The proposed rate cut is enormous, from 4.4p to 0.5p by 2015 with staggered reductions in the intervening period. Orange was most outspoken in its objections to the proposal, and will be hammered worst now its joint venture with T-Mobile in the UK is confirmed. But its points about such legislation enforcing change to the present industry model are shared by Vodafone and O2 also.

It suggests, with some reason, considerable consumer value will be wiped from the prepay model, that handset subsidies will be slashed, that nefarious new calling models could be introduced to cover the shortfall, that 4G rollout will be hampered and Digital Britain will be undermined, and that technological pyrotechnics will be forcibly stubbed out by pauper operators.

Sounds scary, but its response is of course intended to hit Ofcom where it feels it most – as veiled threats to consumer wellbeing.

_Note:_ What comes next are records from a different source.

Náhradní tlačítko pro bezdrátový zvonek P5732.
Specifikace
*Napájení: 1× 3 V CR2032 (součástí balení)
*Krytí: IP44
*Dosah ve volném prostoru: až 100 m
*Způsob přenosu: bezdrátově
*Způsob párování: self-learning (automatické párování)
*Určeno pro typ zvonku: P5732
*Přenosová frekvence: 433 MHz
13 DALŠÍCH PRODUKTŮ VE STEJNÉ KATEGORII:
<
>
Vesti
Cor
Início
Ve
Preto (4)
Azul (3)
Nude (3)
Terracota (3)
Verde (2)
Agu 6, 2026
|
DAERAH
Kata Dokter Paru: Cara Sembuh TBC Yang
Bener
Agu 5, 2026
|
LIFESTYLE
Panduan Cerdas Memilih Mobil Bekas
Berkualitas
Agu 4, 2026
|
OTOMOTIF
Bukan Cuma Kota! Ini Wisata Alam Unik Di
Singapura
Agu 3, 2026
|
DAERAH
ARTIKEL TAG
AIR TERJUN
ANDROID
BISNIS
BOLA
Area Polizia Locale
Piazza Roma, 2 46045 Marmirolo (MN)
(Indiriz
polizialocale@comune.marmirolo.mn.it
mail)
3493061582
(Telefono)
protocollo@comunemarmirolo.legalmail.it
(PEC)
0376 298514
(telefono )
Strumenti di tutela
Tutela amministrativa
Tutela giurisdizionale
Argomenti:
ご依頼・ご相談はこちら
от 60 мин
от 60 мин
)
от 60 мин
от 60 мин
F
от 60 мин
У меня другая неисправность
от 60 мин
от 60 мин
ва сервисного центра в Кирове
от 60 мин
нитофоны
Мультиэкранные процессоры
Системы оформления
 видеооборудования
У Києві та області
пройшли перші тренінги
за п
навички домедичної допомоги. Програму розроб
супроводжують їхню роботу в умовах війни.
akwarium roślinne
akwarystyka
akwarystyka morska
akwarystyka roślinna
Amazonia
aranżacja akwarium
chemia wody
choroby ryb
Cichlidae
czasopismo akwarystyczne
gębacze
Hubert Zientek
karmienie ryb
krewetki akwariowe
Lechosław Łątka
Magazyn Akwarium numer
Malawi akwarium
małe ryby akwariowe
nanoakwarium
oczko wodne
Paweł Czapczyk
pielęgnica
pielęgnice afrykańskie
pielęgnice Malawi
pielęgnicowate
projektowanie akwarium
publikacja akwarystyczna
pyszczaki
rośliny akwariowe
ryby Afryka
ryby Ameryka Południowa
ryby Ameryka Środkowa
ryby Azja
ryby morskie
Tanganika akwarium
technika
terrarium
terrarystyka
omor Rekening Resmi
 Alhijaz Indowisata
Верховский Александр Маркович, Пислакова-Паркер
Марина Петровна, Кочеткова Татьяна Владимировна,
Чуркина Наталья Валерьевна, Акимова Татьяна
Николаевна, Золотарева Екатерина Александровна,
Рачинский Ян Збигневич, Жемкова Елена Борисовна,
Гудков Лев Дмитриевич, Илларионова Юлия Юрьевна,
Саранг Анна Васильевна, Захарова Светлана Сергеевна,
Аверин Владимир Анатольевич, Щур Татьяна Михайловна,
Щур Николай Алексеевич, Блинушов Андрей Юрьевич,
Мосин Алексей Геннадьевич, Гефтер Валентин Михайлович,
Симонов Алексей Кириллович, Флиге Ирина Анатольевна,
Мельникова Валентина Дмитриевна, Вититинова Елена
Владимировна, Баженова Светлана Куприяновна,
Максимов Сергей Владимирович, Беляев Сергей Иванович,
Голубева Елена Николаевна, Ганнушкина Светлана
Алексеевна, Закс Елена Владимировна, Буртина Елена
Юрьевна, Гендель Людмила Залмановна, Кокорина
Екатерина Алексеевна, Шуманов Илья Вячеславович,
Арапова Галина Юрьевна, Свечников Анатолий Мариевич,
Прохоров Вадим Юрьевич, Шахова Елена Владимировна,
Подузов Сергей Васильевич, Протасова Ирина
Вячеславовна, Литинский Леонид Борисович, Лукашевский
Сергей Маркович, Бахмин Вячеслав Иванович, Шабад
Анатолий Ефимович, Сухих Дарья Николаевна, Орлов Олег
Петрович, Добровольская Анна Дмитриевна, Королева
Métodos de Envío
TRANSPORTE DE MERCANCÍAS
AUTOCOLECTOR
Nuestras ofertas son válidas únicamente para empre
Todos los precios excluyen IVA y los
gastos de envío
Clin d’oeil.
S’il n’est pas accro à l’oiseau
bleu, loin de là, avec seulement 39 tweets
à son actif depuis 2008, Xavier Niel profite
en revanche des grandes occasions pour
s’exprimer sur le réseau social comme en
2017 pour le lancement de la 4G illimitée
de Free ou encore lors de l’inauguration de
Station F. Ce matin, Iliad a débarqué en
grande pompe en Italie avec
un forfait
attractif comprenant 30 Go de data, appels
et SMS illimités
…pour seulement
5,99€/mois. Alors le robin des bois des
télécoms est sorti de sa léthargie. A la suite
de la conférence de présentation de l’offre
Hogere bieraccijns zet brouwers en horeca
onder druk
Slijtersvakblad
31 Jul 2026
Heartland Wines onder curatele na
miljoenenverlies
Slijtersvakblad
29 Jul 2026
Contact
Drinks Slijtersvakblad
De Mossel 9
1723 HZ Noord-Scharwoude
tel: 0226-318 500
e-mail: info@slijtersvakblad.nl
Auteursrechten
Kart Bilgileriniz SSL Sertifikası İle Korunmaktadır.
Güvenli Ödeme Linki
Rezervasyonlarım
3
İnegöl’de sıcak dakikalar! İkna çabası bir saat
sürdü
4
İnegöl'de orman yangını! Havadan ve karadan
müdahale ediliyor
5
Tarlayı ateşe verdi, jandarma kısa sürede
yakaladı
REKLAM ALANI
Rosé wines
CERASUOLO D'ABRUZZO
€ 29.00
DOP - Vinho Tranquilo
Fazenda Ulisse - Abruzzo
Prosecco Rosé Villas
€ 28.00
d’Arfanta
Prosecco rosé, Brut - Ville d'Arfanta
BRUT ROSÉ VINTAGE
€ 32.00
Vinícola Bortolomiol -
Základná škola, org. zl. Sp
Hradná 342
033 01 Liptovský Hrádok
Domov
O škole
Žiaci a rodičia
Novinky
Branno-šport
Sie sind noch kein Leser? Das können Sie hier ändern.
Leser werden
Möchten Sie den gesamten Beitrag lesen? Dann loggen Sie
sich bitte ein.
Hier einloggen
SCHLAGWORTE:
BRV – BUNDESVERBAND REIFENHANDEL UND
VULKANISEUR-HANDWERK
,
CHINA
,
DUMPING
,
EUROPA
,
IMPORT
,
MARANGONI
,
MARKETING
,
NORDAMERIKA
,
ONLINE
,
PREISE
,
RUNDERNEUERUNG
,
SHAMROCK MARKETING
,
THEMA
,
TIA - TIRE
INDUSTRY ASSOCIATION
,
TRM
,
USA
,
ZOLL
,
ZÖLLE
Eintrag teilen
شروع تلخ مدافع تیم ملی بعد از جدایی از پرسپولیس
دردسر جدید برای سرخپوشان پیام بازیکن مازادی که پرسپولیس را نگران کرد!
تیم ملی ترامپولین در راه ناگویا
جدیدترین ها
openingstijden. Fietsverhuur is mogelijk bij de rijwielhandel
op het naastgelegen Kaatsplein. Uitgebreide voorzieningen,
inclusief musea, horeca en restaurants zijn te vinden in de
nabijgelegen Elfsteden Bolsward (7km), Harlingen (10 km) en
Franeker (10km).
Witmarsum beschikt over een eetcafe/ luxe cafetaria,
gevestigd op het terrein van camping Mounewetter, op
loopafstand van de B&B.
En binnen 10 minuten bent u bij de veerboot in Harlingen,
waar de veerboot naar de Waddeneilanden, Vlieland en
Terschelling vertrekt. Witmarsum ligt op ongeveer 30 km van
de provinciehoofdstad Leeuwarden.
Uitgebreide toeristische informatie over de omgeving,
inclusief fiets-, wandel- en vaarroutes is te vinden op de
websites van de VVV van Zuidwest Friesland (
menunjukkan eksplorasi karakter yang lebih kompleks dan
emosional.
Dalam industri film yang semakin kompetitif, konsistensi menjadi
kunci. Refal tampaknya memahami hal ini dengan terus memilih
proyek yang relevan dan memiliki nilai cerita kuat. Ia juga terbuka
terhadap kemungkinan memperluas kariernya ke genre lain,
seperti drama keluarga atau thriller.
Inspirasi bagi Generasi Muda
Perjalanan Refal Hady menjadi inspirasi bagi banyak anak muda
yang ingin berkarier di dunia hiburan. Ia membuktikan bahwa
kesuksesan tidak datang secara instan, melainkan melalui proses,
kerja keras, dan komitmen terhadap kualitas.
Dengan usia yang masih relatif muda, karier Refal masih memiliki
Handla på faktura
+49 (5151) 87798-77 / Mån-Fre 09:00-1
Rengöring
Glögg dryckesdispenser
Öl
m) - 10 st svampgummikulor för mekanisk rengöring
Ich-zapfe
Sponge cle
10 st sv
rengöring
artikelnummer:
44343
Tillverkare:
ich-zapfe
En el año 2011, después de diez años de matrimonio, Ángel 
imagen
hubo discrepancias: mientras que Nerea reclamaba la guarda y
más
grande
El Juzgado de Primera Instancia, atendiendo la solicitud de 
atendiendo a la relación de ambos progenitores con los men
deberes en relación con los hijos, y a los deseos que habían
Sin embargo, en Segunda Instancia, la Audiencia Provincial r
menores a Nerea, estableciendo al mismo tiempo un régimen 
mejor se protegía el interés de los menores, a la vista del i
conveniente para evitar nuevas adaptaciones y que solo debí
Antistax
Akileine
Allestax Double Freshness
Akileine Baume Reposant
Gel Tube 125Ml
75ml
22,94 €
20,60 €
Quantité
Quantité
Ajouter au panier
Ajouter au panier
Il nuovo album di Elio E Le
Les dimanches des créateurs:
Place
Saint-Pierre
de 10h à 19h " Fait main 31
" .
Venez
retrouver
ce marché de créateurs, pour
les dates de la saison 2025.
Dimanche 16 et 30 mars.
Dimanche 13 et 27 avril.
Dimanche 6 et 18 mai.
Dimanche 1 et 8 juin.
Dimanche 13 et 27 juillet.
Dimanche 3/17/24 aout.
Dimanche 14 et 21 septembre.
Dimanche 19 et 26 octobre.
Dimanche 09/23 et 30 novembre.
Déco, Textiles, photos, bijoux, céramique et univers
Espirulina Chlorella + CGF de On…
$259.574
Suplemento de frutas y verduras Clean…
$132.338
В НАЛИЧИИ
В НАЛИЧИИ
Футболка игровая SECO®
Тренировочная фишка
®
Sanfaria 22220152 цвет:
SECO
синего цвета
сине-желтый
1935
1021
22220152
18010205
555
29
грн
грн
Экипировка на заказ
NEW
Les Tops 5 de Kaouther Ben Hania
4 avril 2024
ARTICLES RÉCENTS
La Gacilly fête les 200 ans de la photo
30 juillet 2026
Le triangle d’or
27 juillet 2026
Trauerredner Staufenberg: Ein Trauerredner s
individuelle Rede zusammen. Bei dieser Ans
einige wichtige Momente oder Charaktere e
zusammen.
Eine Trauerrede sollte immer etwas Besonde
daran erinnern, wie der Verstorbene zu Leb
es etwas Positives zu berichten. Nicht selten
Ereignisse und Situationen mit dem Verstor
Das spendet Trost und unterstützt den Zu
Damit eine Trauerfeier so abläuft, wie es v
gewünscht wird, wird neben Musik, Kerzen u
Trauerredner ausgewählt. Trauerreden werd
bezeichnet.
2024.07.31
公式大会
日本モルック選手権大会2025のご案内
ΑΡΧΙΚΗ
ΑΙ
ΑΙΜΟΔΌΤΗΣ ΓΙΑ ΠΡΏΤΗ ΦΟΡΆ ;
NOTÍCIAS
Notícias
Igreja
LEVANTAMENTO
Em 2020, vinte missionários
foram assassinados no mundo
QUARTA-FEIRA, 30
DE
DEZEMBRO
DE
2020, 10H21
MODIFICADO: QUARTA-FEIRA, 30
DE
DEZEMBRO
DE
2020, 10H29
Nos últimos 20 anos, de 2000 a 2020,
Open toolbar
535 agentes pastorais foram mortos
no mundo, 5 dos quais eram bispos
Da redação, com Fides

In fact, most of the above trends are already underway. The prepay market is declining, particularly as handset subsidies have been eliminated from SIM-only deals to enable a migration of the consumer market to contract.

Networks have been keen to explore some kind of break-up of the UK subsidy model for years, and have attempted to flex their muscle on the subject with most vendor brands. Of course, Apple put paid to that network/manufacturer power match – and even if it is a special case, Google has helped the struggle of weaker incumbent manufacturer brands with its Android platform.

Yes, there are huge cultural barriers to overcome if the subsidy model is to be altered significantly. But SIM-only demonstrates the kind of innovation achievable with tariffs and sales models. Revenue share also.
The consumer has got it good, and will have it better. Competition is the UK market is so intense that it would be a brave, and probably stupid, operator to hike prices across the board to make up for the loss of revenue from termination rates.